OBJECTIVE: A superficial temporal artery-middle cerebral artery (STA-MCA) bypass is classically considered a low-flow bypass. It is known that the flow in the flow augmentation STA-MCA bypass is influenced by flow demand of the revascularized territory and can reach significantly higher values. The authors report their intraoperative flow measurement data in a consecutive series of 100 STA-MCA bypasses performed at their institution. Moreover, in a subanalysis, they show the postoperative bypass flow measured with quantitative MR angiography (qMRA) noninvasive optimal vessel analysis (NOVA).
METHODS: Between January 2013 and October 2023, 100 patients with acute, subacute, or chronic large-vessel occlusion (LVO) or moyamoya disease underwent a flow augmentation STA-MCA bypass revascularization at the authors\' department with intraoperative bypass flow measurement. Patients with atherosclerotic LVO who underwent bypass surgery within a 6-week period following the onset of ischemic stroke symptoms were categorized into the acute bypass group, encompassing both acute and subacute LVO cases. Conversely, those who underwent bypass surgery > 6 weeks after the last occurrence of ischemic stroke were classified as the chronic group. Since May 2019, a consecutive subgroup of 37 patients received a postoperative (before discharge) bypass flow measurement with the qMRA-NOVA imaging tool.
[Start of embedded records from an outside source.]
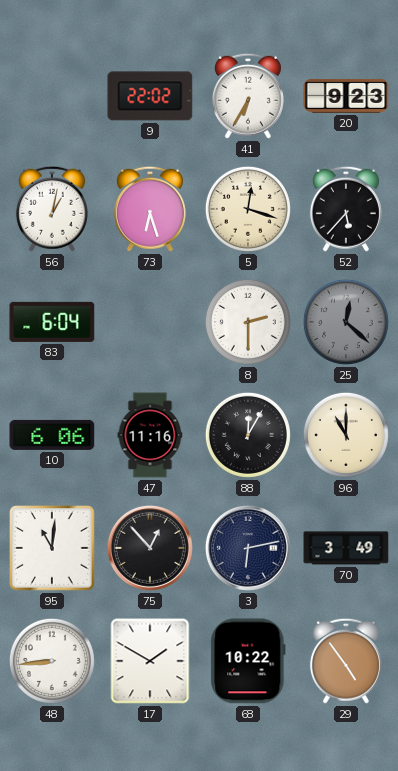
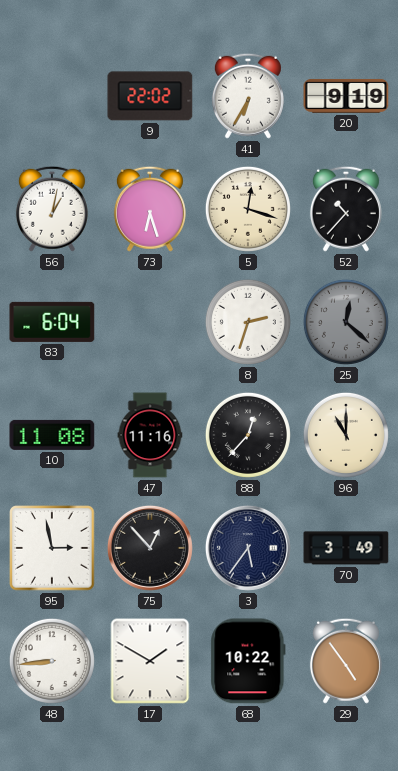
20: 9:23 -> 9:19
52: 5:37 -> 10:37
8: 2:30 -> 2:33
10: 6:06 -> 11:08
88: 12:05 -> 12:37
95: 11:01 -> 2:58
3: 6:13 -> 5:36
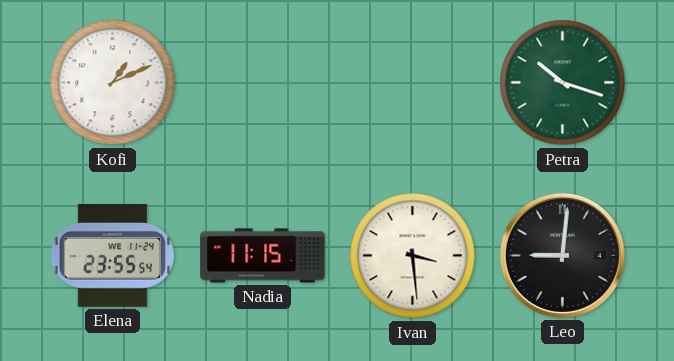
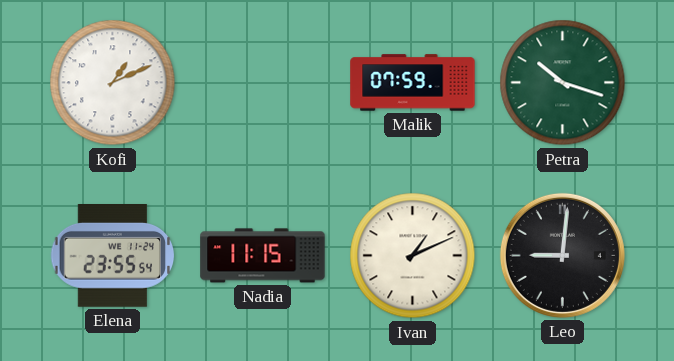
Malik: none -> 07:59
Ivan: 3:29 -> 1:11
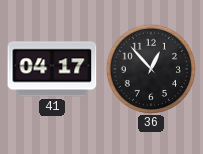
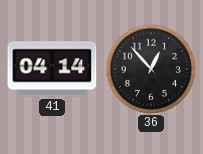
41: 04:17 -> 04:14
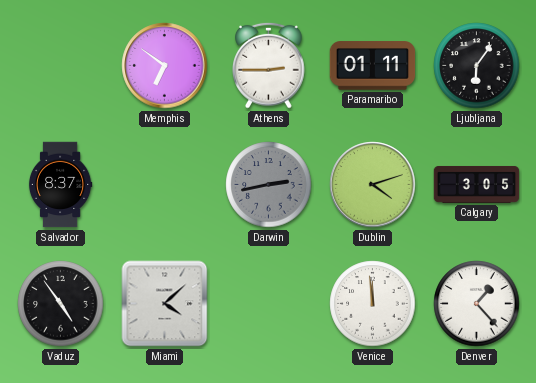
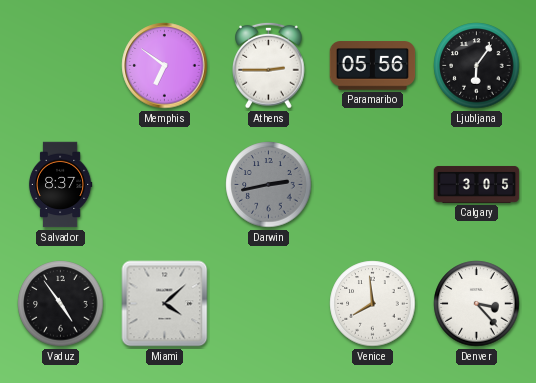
Paramaribo: 01:11 -> 05:56
Dublin: 4:12 -> none
Venice: 11:59 -> 7:59
Denver: 1:23 -> 3:23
RESULTS: The mean ± SD intraoperative bypass flow in this consecutive series of 100 STA-MCA bypasses was 53.5 ± 28.8 ml/min (range 14-145 ml/min). In the subanalysis, there was no difference in the intraoperative flow capacity between the acute and chronic groups and between the moyamoya and acute groups. Patients in the moyamoya group showed a significantly higher flow rate in the STA-MCA bypass compared with the chronic group (63.0 ± 30.2 ml/min vs 48.4 ± 26.5 ml/min, p = 0.03). In a consecutive subanalysis of 37 STA-MCA bypass cases, postoperative flow measurements were also performed using qMRA-NOVA, showing a significant increase in the flow of STA-MCA bypasses after surgery compared with intraoperative flow measurements (mean intraoperative bypass flow rate vs qMRA-NOVA postoperative bypass flow rate: 73.4 ± 29.9 ml/min vs 111.3 ± 51.4 ml/min, p = 0.005).
CONCLUSIONS: Using intraoperative and postoperative quantitative flow measurements of the STA, the data confirm that the flow in the flow augmentation STA-MCA bypass is influenced by the flow demand of the revascularized territory and can reach high values if needed. Moreover, the significant flow increase in the postoperative flow measurement using qMRA-NOVA demonstrates that the bypass can increase its flow over time.